» **Your instructions**: Note every line in the entries that contains the string "target", and copy it.

» **Records drawn from a dataset**:
• • • • • • •
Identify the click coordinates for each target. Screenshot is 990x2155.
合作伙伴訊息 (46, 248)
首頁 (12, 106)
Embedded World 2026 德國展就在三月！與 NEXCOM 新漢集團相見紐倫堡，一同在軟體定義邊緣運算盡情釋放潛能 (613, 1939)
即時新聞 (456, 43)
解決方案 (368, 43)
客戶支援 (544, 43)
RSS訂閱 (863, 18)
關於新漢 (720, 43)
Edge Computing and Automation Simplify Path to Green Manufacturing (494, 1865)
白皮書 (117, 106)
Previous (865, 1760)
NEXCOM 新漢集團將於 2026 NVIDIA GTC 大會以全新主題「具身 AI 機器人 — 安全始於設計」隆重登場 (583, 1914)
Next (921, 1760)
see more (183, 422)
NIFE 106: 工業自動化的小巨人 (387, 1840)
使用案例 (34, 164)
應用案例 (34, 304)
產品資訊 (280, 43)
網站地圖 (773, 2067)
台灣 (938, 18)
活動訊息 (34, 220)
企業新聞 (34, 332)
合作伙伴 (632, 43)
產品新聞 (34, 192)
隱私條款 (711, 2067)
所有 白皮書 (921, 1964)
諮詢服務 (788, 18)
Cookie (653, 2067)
• • • • • • •
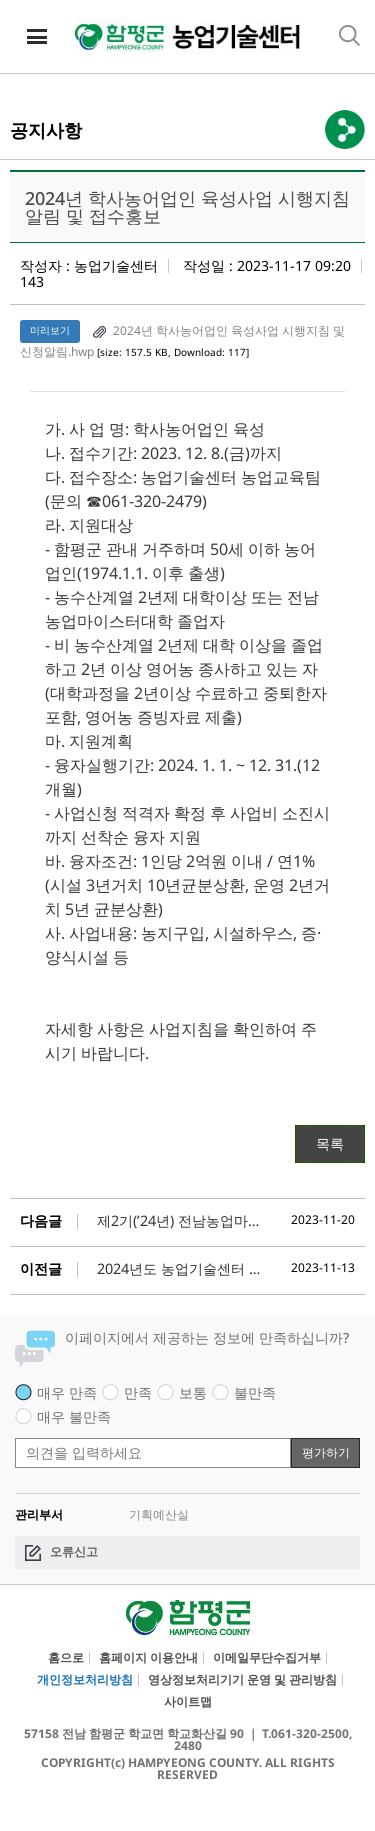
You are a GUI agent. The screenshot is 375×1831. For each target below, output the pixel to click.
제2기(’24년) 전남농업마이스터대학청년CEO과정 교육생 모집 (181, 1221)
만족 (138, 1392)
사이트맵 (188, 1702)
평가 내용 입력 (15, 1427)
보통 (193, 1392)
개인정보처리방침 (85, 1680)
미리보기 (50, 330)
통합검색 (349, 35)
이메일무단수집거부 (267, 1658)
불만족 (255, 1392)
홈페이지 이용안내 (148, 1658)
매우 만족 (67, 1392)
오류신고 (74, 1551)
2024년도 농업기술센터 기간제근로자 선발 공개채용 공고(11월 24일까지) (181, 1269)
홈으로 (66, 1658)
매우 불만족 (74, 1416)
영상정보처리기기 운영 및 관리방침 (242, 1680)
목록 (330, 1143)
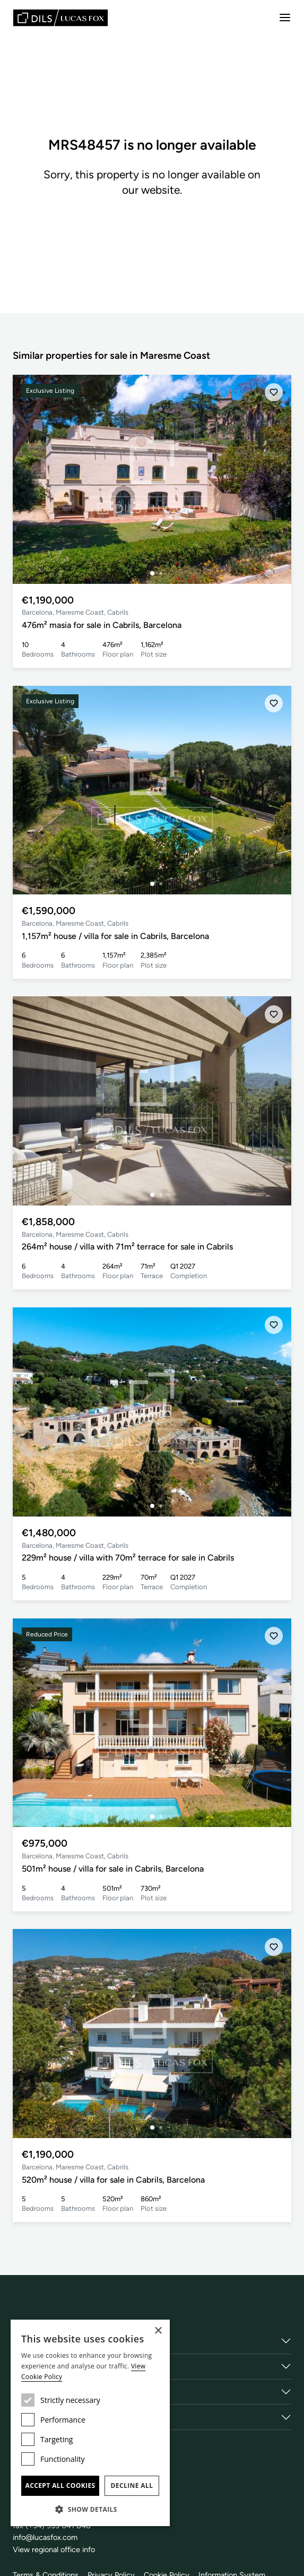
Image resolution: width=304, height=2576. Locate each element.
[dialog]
• • • • • • •
» **Completed task**:
Identify the click coordinates for each target. Screenshot is 990x2155.
You are a GUI agent. The screenshot is 375×1831. For each target below, output the pixel to click.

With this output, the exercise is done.